Lifeline feels the pinch

CHARITIES across the Northern Rivers are still feeling the funding pinch from the global financial crisis, despite the recession being declared well and truly over.

Lifeline’s Lismore counselling centre manager Niall Mulligan described fundraising as the most important – and most stressful – part of his job.

He is currently gearing up for Lifeline’s crucial annual fundraiser, Walk the Walk, an 8km downhill walk from the Summit gym in Goonellabah to Oakes Oval in Lismore on Saturday, June 12.

“There is only a finite bucket of money out there which puts us in competition with other worthwhile charities, which is not where we want to be as a sector,” he said.

Mr Mulligan is hoping supporters who had to tighten their belts through the financial crisis may have a little more disposable income to start contributing again.

“It can be difficult for us regional charities because we don’t have that critical mass like the cities for effective fundraising. Small business is so supportive, but they can get up to 10 to 15 requests for support each week, which can put them in a fairly awkward position,” he said.

A study last year to monitor the impact of the economic downturn on Australian charities by research analysts, Givewell, found that they were experiencing a 12 per cent fall in donations.

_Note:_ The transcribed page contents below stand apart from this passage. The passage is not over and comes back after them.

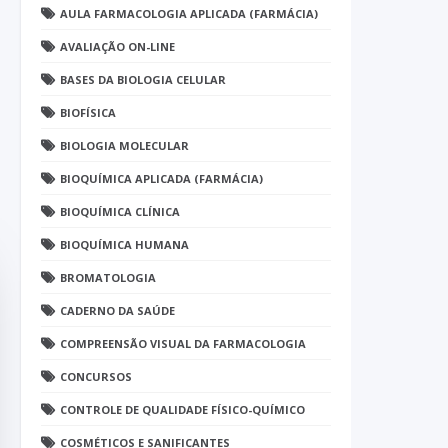
AULA FARMACOLOGIA APLICADA (FARMÁCIA)
AVALIAÇÃO ON-LINE
BASES DA BIOLOGIA CELULAR
BIOFÍSICA
BIOLOGIA MOLECULAR
BIOQUÍMICA APLICADA (FARMÁCIA)
BIOQUÍMICA CLÍNICA
BIOQUÍMICA HUMANA
BROMATOLOGIA
CADERNO DA SAÚDE
COMPREENSÃO VISUAL DA FARMACOLOGIA
CONCURSOS
CONTROLE DE QUALIDADE FÍSICO-QUÍMICO
COSMÉTICOS E SANIFICANTES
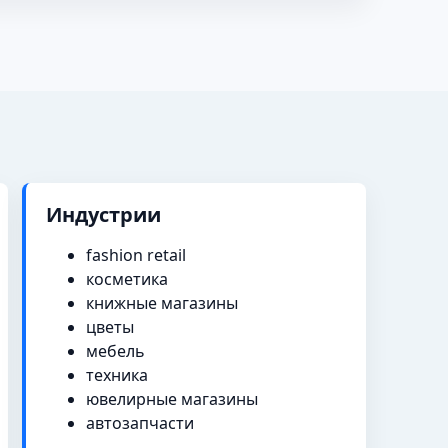
Индустрии
fashion retail
косметика
книжные магазины
цветы
мебель
техника
ювелирные магазины
автозапчасти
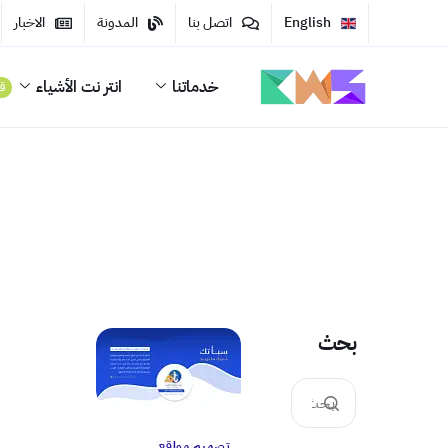
English
اتصل بنا
المدونة
الاخبار
خدماتنا
انتر نت الأشياء
قر
بحث
تصميم مواقع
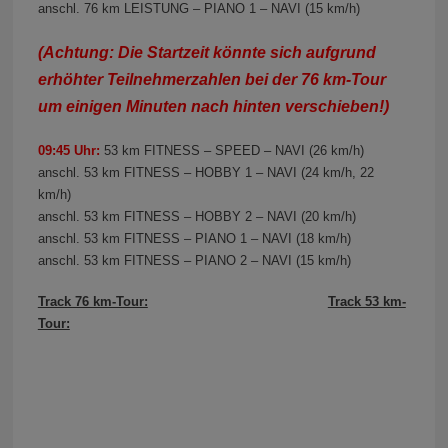
anschl. 76 km LEISTUNG – PIANO 1 – NAVI (15 km/h)
(Achtung: Die Startzeit könnte sich aufgrund
erhöhter Teilnehmerzahlen bei der 76 km-Tour
um einigen Minuten nach hinten verschieben!)
09:45 Uhr:
53 km FITNESS – SPEED – NAVI (26 km/h)
anschl. 53 km FITNESS – HOBBY 1 – NAVI (24 km/h, 22
km/h)
anschl. 53 km FITNESS – HOBBY 2 – NAVI (20 km/h)
anschl. 53 km FITNESS – PIANO 1 – NAVI (18 km/h)
anschl. 53 km FITNESS – PIANO 2 – NAVI (15 km/h)
Track 76 km-Tour:
Track 53 km-
Tour:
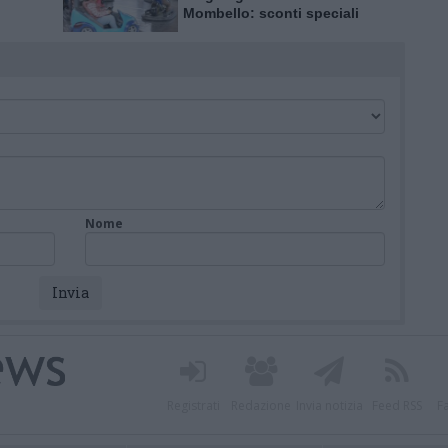
Mombello: sconti speciali
per l’inaugurazione
Nome
Registrati
Redazione
Invia notizia
Feed RSS
F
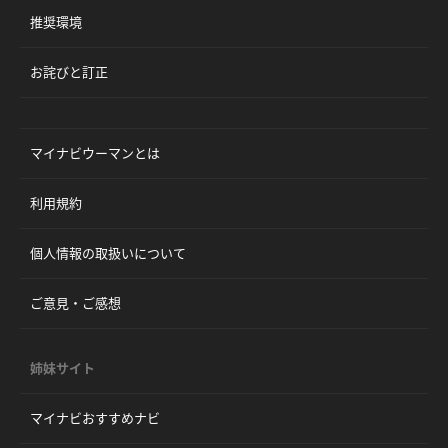
推奨環境
お詫びと訂正
マイナビウーマンとは
利用規約
個人情報の取扱いについて
ご意見・ご感想
姉妹サイト
マイナビおすすめナビ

“We’ve been able to absorb that so far, but we can’t keep losing money each year for ever,” he said.

“We need to look at new funding models that account for the changing trends and demographics. Clothes are more disposable these days so we get fewer donations in our shops.

“I’d like to look at something like getting 300 people to donate $10 a month. That would be more sustainable than running events.”

Supporters can register with Walk the Walk at www.everydayhero.com.au/event/walkthewalk.

It costs $10 to enter, or $20 for a family, and corporate teams are welcome. Those who cannot take part in the walk can sponsor a walker.